Wherever a line in the material contains the word "collar", copy that line.

-------- RECORDS FOR THE TASK --------

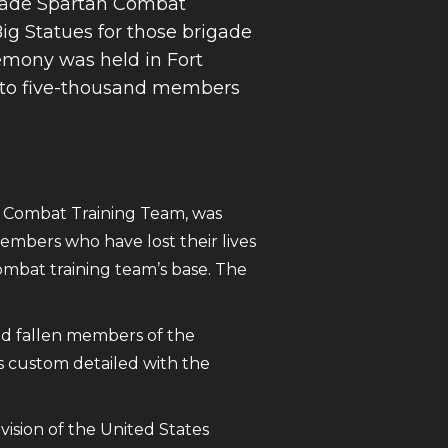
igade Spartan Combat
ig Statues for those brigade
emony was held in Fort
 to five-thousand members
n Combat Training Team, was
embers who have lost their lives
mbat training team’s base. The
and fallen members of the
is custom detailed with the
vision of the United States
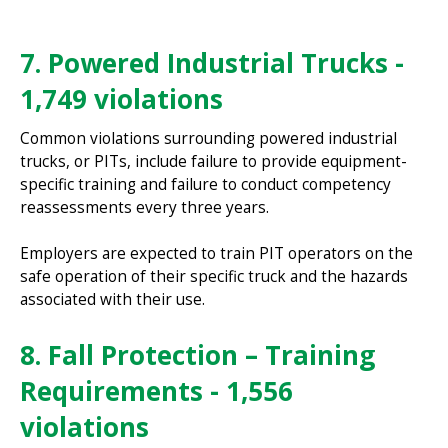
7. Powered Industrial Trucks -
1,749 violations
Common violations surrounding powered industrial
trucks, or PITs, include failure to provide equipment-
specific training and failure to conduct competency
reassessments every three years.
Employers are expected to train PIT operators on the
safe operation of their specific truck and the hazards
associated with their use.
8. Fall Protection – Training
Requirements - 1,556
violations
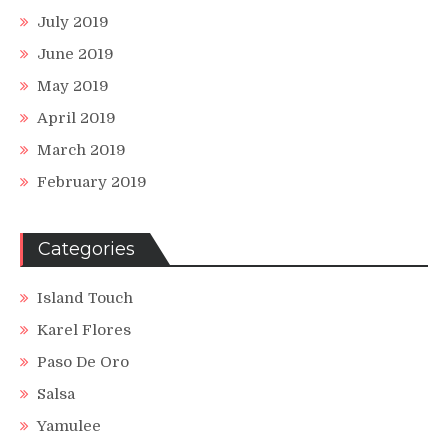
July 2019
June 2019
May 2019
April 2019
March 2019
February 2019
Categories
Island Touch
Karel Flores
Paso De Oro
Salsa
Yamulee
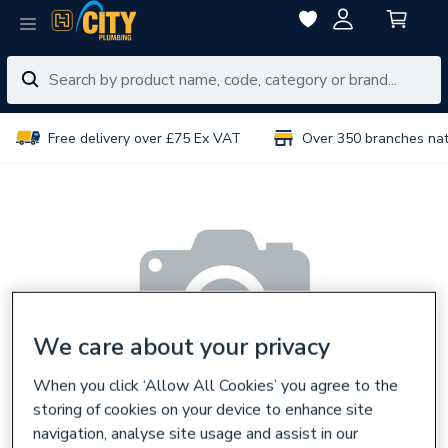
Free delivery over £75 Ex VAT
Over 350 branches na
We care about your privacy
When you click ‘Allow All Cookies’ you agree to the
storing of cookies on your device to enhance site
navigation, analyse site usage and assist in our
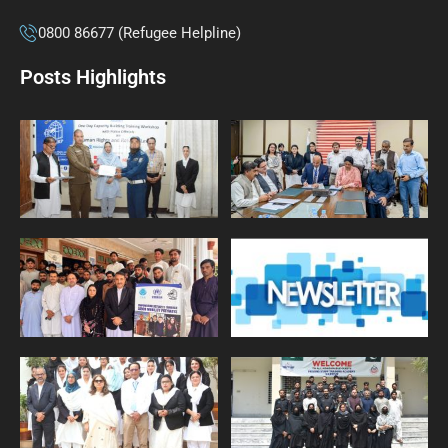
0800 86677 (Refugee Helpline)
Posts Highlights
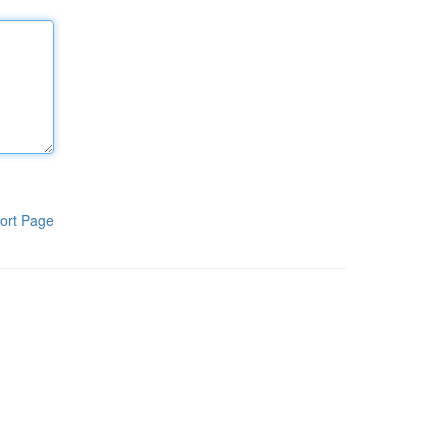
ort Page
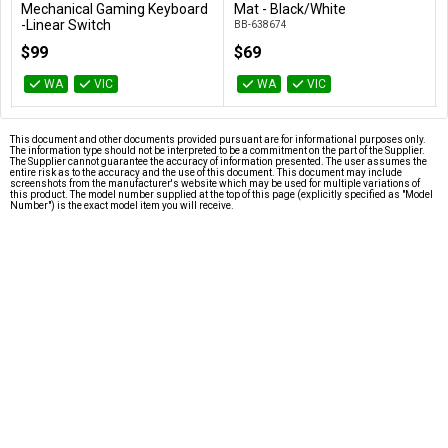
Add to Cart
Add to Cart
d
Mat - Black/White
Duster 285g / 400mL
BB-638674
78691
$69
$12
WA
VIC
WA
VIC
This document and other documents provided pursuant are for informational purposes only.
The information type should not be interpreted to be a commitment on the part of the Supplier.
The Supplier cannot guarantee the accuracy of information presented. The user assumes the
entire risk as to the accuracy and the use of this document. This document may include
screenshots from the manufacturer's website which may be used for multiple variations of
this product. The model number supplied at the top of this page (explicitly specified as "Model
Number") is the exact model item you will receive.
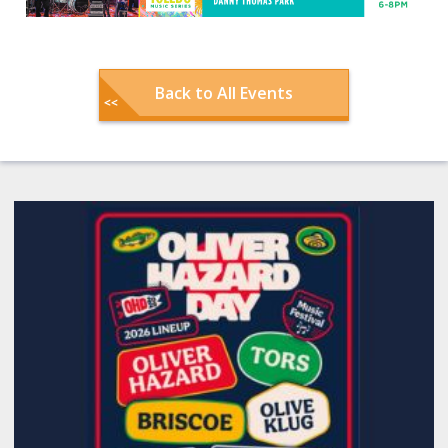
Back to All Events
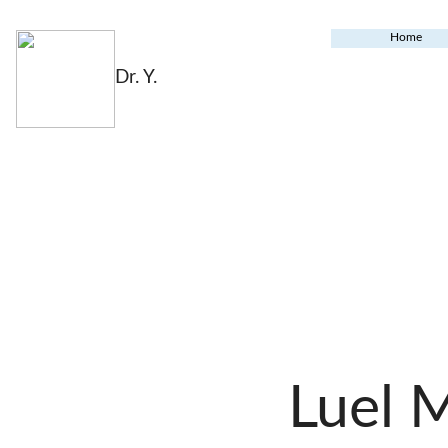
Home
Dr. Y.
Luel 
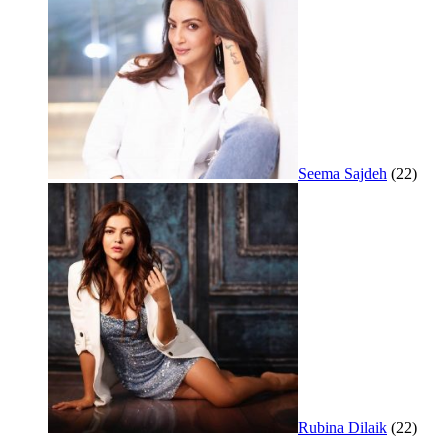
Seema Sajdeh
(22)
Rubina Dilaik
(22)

--------
-------- RECORDS FOR THE TASK --------

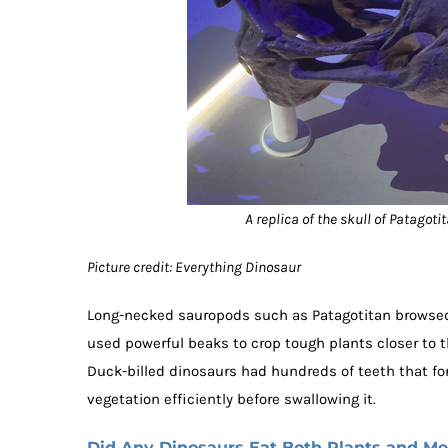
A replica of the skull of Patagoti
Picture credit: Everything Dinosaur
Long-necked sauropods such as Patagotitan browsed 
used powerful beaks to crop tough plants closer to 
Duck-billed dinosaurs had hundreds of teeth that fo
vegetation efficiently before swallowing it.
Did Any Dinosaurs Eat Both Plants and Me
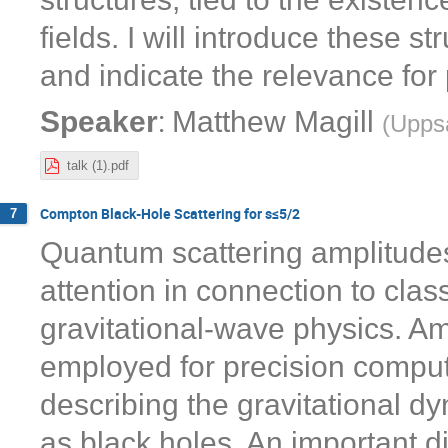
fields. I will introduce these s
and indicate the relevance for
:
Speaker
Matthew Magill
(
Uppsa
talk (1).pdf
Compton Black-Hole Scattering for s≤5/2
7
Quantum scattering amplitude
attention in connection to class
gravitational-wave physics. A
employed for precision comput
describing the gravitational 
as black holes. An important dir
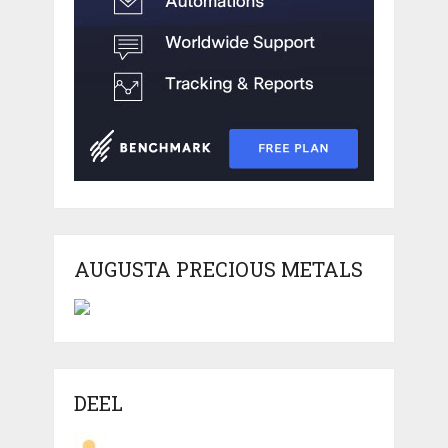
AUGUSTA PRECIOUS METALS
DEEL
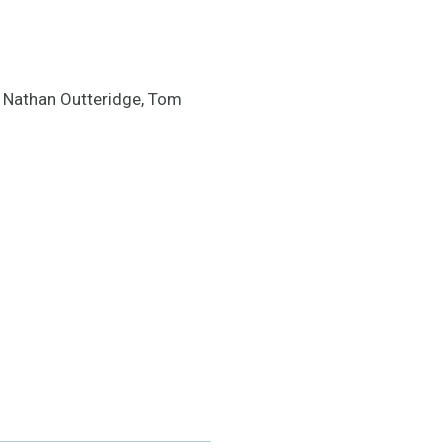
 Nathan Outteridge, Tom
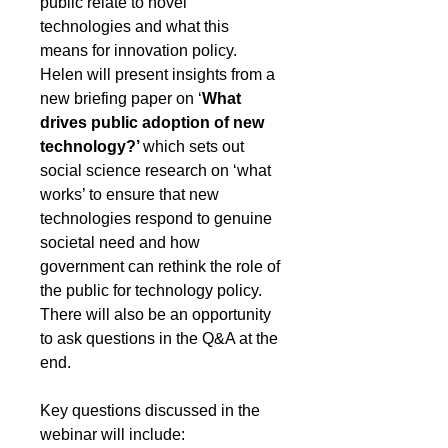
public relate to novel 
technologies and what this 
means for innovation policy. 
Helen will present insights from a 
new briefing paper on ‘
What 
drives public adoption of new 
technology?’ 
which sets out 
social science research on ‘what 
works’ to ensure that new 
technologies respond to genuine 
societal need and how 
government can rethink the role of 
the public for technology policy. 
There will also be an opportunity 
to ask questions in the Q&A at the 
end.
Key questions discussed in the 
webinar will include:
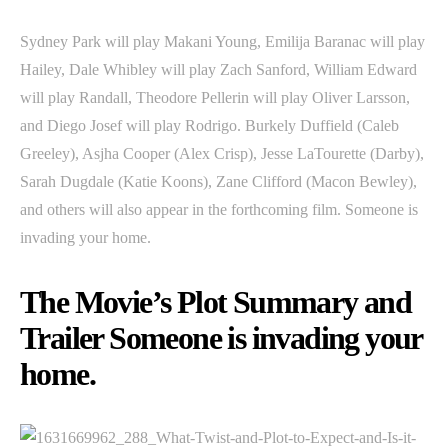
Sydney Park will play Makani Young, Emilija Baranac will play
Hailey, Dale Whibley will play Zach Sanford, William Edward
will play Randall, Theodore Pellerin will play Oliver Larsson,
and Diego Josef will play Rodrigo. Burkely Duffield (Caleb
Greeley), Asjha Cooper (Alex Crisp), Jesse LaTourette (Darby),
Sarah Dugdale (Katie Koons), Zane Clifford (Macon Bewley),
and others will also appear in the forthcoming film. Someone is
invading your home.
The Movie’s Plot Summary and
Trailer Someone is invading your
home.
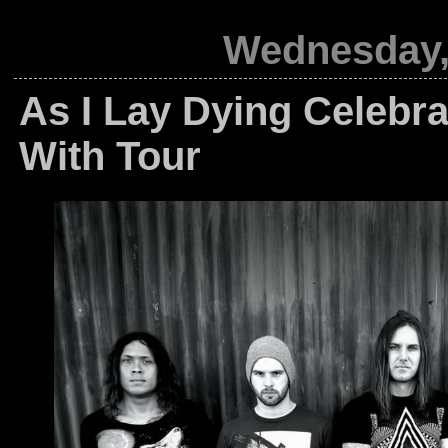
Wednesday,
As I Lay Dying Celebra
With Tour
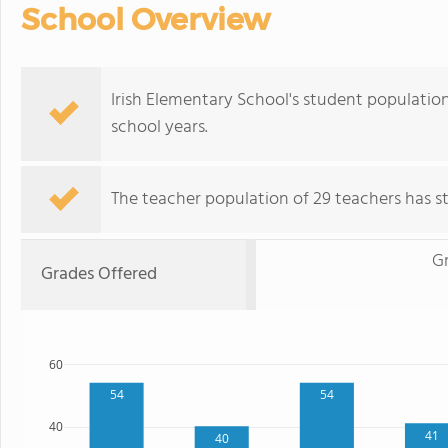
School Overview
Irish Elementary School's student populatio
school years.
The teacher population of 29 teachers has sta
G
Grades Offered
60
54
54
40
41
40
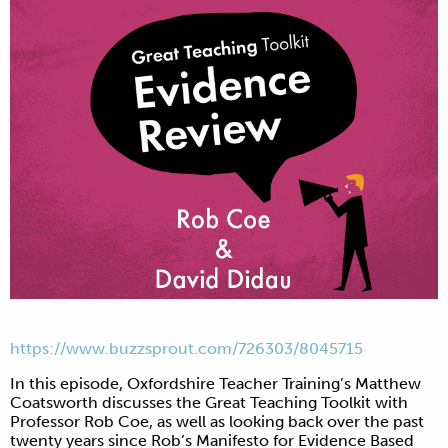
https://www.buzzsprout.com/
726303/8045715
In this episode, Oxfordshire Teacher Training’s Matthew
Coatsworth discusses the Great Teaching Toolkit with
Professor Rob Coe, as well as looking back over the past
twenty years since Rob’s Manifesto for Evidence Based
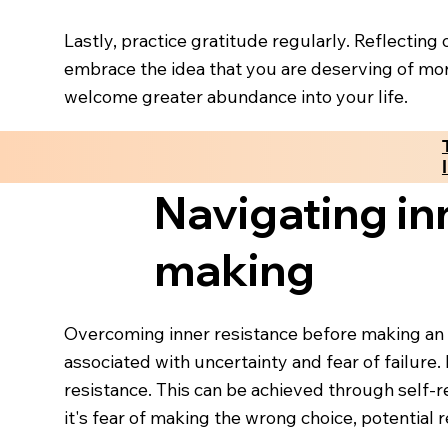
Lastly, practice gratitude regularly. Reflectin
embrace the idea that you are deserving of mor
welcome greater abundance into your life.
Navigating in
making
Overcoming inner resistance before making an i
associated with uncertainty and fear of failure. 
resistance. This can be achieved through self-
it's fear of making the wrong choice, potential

--------
-------- RECORDS FOR THE TASK --------

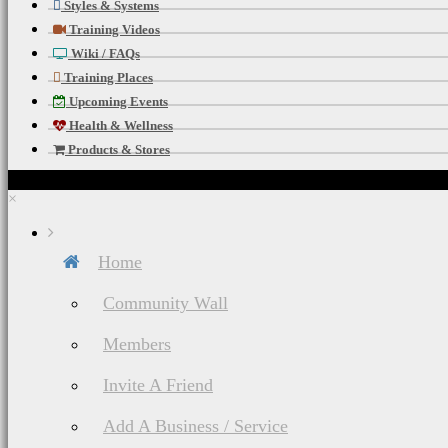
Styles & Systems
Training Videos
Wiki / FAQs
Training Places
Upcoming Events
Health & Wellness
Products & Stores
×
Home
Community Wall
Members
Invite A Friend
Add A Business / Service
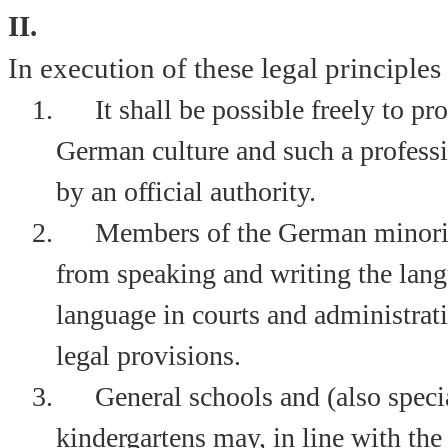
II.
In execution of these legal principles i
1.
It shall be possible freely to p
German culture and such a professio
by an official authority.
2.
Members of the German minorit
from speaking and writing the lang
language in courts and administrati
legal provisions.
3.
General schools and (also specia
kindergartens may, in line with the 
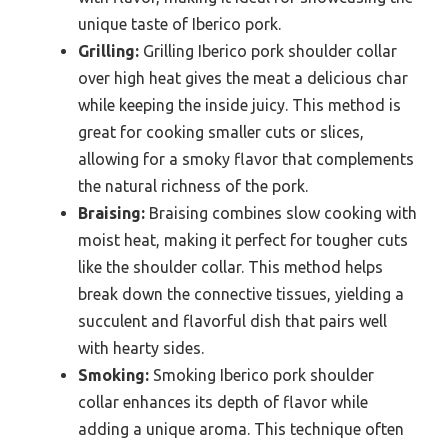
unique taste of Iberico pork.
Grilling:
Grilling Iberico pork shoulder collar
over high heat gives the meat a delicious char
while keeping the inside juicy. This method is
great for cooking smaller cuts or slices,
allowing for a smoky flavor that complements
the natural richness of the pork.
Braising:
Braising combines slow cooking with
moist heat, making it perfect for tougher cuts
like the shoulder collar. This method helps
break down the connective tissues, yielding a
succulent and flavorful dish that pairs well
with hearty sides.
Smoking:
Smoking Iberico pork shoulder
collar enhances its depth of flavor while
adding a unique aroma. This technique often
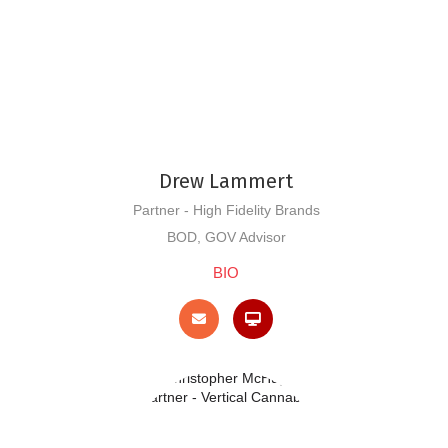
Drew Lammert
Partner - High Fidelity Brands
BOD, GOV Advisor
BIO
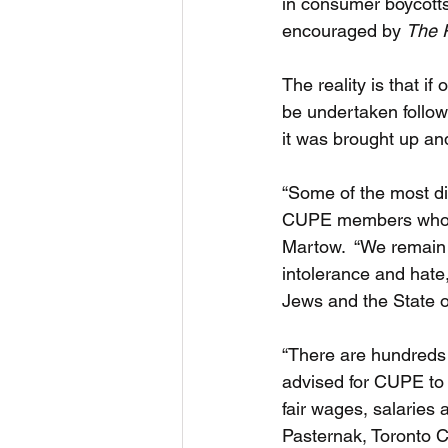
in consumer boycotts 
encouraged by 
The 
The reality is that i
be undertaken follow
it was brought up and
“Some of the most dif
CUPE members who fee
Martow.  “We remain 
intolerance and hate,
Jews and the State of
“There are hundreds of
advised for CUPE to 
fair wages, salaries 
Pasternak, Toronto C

--------

» **TASK RESPONSE**:
Grilling Iberico pork shoulder collar
like the shoulder collar. This method helps
collar enhances its depth of flavor while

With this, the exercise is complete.